Pemberian bantuan sosial menjadi penting, terutama bagi masyarakat yang kurang mampu, rentan, dan kurang mampu secara ekonomi.
Hal itu disampaikan Mendagri Tito dalam keterangan tertulisnya, saat memimpin Rapat Koordinasi (Rakor) Anti Inflasi Daerah secara hibrid dari Gedung Sasana Bhakti Praja (SBP) Kantor Pusat Kementerian Dalam Negeri (Kemendagri), Jakarta, Senin (27/03/2023).
Menurut Tito, pemberian bantuan sosial dinilai dapat meningkatkan daya beli masyarakat.
“Kalau diberikan uang tunai, ya otomatis daya belinya akan tinggi, diberikan sembako ketahanan pangannya akan kuat,” ujar Tito.
Selain itu, Tito juga mengatakan pemberian bansos akan memajukan upaya pengendalian inflasi karena masyarakat terbantu dalam menyelesaikan masalah pangan dan keuangan yang mereka hadapi. Bahkan, juga dapat meningkatkan simpati publik dan apresiasi masyarakat.
Mendagri juga mendorong pemerintah daerah untuk melakukan kegiatan sosial dengan masyarakat yatim piatu, kaum duafa, dan masyarakat yang kurang mampu di tempat mereka tinggal.
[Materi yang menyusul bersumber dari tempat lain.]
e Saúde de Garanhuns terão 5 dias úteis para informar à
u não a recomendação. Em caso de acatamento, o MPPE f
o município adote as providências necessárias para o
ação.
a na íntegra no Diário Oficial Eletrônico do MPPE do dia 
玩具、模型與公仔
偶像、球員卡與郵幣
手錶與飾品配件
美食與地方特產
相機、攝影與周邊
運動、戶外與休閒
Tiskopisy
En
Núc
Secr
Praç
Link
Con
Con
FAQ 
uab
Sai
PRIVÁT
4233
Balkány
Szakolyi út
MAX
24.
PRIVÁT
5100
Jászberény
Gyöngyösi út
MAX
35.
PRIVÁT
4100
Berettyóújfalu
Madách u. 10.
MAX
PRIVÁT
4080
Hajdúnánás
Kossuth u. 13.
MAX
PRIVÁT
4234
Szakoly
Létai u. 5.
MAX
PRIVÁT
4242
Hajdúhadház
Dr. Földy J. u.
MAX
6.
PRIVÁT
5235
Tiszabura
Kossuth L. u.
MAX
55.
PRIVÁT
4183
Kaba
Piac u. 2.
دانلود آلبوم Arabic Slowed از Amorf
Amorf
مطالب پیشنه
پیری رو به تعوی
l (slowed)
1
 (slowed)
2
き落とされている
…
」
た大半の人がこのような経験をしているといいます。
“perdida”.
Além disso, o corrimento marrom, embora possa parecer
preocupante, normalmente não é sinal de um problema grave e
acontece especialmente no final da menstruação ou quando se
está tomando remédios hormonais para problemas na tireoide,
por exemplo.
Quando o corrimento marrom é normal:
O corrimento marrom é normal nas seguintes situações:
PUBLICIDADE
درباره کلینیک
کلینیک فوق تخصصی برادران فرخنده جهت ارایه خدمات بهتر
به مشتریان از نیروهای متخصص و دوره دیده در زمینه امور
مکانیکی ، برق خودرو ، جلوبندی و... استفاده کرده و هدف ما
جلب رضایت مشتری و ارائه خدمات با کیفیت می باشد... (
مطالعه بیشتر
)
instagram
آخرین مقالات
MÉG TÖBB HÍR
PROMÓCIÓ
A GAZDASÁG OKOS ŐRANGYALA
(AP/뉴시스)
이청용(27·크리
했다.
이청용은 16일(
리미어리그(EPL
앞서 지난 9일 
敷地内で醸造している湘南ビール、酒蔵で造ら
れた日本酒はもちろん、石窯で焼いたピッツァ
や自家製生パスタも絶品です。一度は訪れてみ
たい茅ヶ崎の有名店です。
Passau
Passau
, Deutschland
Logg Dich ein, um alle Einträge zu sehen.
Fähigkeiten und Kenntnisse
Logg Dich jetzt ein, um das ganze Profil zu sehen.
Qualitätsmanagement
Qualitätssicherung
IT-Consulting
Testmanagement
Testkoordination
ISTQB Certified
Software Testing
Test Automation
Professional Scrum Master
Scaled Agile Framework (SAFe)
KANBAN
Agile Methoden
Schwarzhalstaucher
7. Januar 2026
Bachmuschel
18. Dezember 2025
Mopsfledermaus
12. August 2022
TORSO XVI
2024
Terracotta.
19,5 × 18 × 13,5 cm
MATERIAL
Misalnya, buka puasa bersama di area pinggir kali bersama ratusan masyarakat.
“Maka berilah mereka manfaat.Jadi akan sangat mengharukan itu kalau orang pindah, gubernur mundur, bupati/wali kota mundur, prefek mundur, kepala desa mundur, makan bersama, buka puasa bersama di tempat-tempat seperti ini,” katanya.